Edward interprets this as a sign that the three brothers must rule as one, Richard however is reluctant to agree. However they are interrupted by a messenger who informs them of their father's death. As they are told Warwick and Montague prepare to attack Margaret's forces with the help of George Plantagenet, 1st Duke of Clarence (another son of Richard of York).
Margaret and Clifford, as this plan is executed, are in York with Henry, begging him to reconsider disinheriting his son. When York's eldest son arrives with his men Margaret refuses to let Henry speak and so it is decided they will do battle. This battle is known as the Battle of Towton and took place in Yorkshire on 29th March 1461 claiming the lives of some 28,000 men including Henry's son. Once again Henry flees the scene and Edward is ultimately crowned king - King Edward IV. When Henry is later found he is arrested and imprisoned. Meanwhile Edward IV arranges a marriage for him and the sister of the King of France, Anne de Beaujeu or Anne of France, however as Warwick arranges this Edward secretly marries Elizabeth Woodville (as a result Warick switches his allegiance). On hearing this his brother Richard, now Duke of Gloucester, ponders his possible route to the throne, a hint of what is to come in Shakespeare's Richard III:
... Why, I can smile, and murder whiles I smile,
And cry 'Content' to that which grieves my heart,
And wet my cheeks with artificial tears,
And frame my face to all occasions.
I'll drown more sailors than the mermaid shall;
I'll slay more gazers than the basilisk;
I'll play the orator as well as Nestor,
Deceive more slily than Ulysses could,
And, like a Sinon, take another Troy.
I can add colours to the chameleon,
Change shapes with Proteus for advantages,
And set the murderous Machiavel to school.
Can I do this, and cannot get a crown?
Tut, were it farther off, I'll pluck it down.
As Warwick switched his allegiance, so too did Edward's brother George; Edward IV is imprisoned but soon rescued by Richard and William Hastings, 1st Baron Hastings. Henry too is freed however is still reluctant to be king, making Warwick and George (who freed him) joint Protectors. Ultimately another battle takes place between the Houses of York and Lancaster, the Battle of Barnet, which took place on 14th April 1471 (about 1,500 were killed including Warwick); this battle was ten years after the Battle of Towtown (Shakespeare makes it appear to be a great deal less!). Henry is once again captured and imprisoned in the Tower of London, but there will be no escape: Richard arrives, and before Richard stabs Henry to death Henry says,
Hadst thou been kill'd when first thou didst presume,
Thou hadst not lived to kill a son of mine.

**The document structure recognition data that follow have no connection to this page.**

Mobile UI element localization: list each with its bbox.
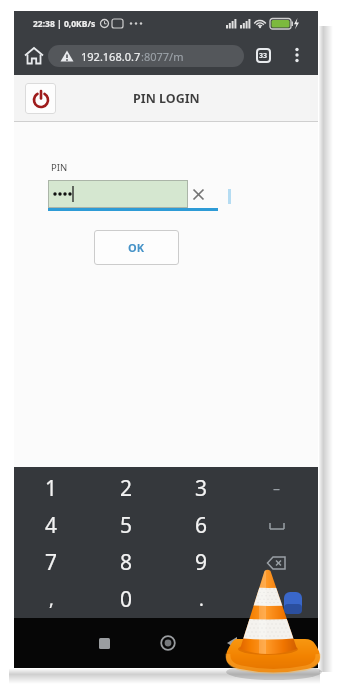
button[interactable] (239, 581, 314, 618)
button[interactable]: . (164, 581, 239, 618)
staticText: PIN (51, 161, 68, 174)
button[interactable]: – (239, 470, 314, 507)
staticText: 192.168.0.7 (81, 49, 141, 64)
staticText: PIN LOGIN (133, 90, 200, 107)
button[interactable] (207, 618, 257, 668)
button[interactable]: , (14, 581, 89, 618)
button[interactable]: 3 (164, 470, 239, 507)
staticText: 5 (120, 511, 133, 540)
button[interactable] (22, 44, 46, 68)
staticText: 22:38 | 0,0KB/s (33, 18, 96, 30)
button[interactable] (48, 180, 218, 211)
button[interactable]: 6 (164, 507, 239, 544)
button[interactable] (286, 44, 308, 66)
button[interactable]: 4 (14, 507, 89, 544)
button[interactable] (185, 180, 211, 208)
button[interactable]: 192.168.0.7 (48, 45, 244, 67)
staticText: , (49, 587, 54, 612)
button[interactable] (79, 618, 129, 668)
button[interactable]: 7 (14, 544, 89, 581)
button[interactable] (239, 507, 314, 544)
staticText: 8 (120, 548, 133, 577)
staticText: – (273, 479, 280, 498)
staticText: 6 (195, 511, 208, 540)
staticText: 4 (45, 511, 58, 540)
staticText: 1 (45, 474, 58, 503)
button[interactable]: 2 (89, 470, 164, 507)
button[interactable]: 33 (252, 44, 274, 66)
staticText: 0 (120, 585, 133, 614)
staticText: . (199, 587, 204, 612)
staticText: 9 (195, 548, 208, 577)
button[interactable] (143, 618, 193, 668)
staticText: OK (128, 240, 145, 255)
button[interactable]: 5 (89, 507, 164, 544)
button[interactable] (239, 544, 314, 581)
staticText: :8077/m (141, 49, 184, 64)
button[interactable] (25, 83, 56, 114)
staticText: 33 (259, 51, 268, 61)
button[interactable]: 8 (89, 544, 164, 581)
button[interactable]: 0 (89, 581, 164, 618)
button[interactable]: OK (94, 230, 179, 265)
staticText: 2 (120, 474, 133, 503)
staticText: 3 (195, 474, 208, 503)
staticText: 7 (45, 548, 58, 577)
button[interactable]: 1 (14, 470, 89, 507)
button[interactable]: 9 (164, 544, 239, 581)
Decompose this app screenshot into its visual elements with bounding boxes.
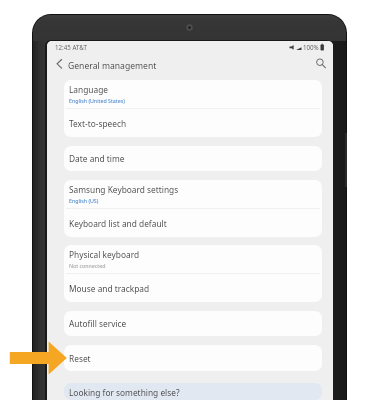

And thus I prophesy, that many a thousand,
Which now mistrust no parcel of my fear,
And many an old man's sigh and many a widow's,
And many an orphan's water-standing eye--
Men for their sons, wives for their husbands,
And orphans for their parents timeless death--
Shall rue the hour that ever thou wast born.
The owl shriek'd at thy birth,--an evil sign;
The night-crow cried, aboding luckless time;
Dogs howl'd, and hideous tempest shook down trees;
The raven rook'd her on the chimney's top,
And chattering pies in dismal discords sung.
Thy mother felt more than a mother's pain,
And, yet brought forth less than a mother's hope,
To wit, an indigested and deformed lump,
Not like the fruit of such a goodly tree.
Teeth hadst thou in thy head when thou wast born,
To signify thou camest to bite the world:
And, if the rest be true which I have heard,
The path to the throne is cleared of one opponent, Richard is now a step closer to becoming King. However at the end of the play Edward IV celebrates the birth of his son who will become Edward V of England. He is also the elder of the Princes in the Tower: for this, we must read Richard III.
It is another Shakespearean thriller that may appear to end well with Edward IV proclaiming "For here, I hope, begins our lasting joy." But we know, as Shakespeare'a audience knew, there is so much more to come. I'm very much looking forward to reading Richard III.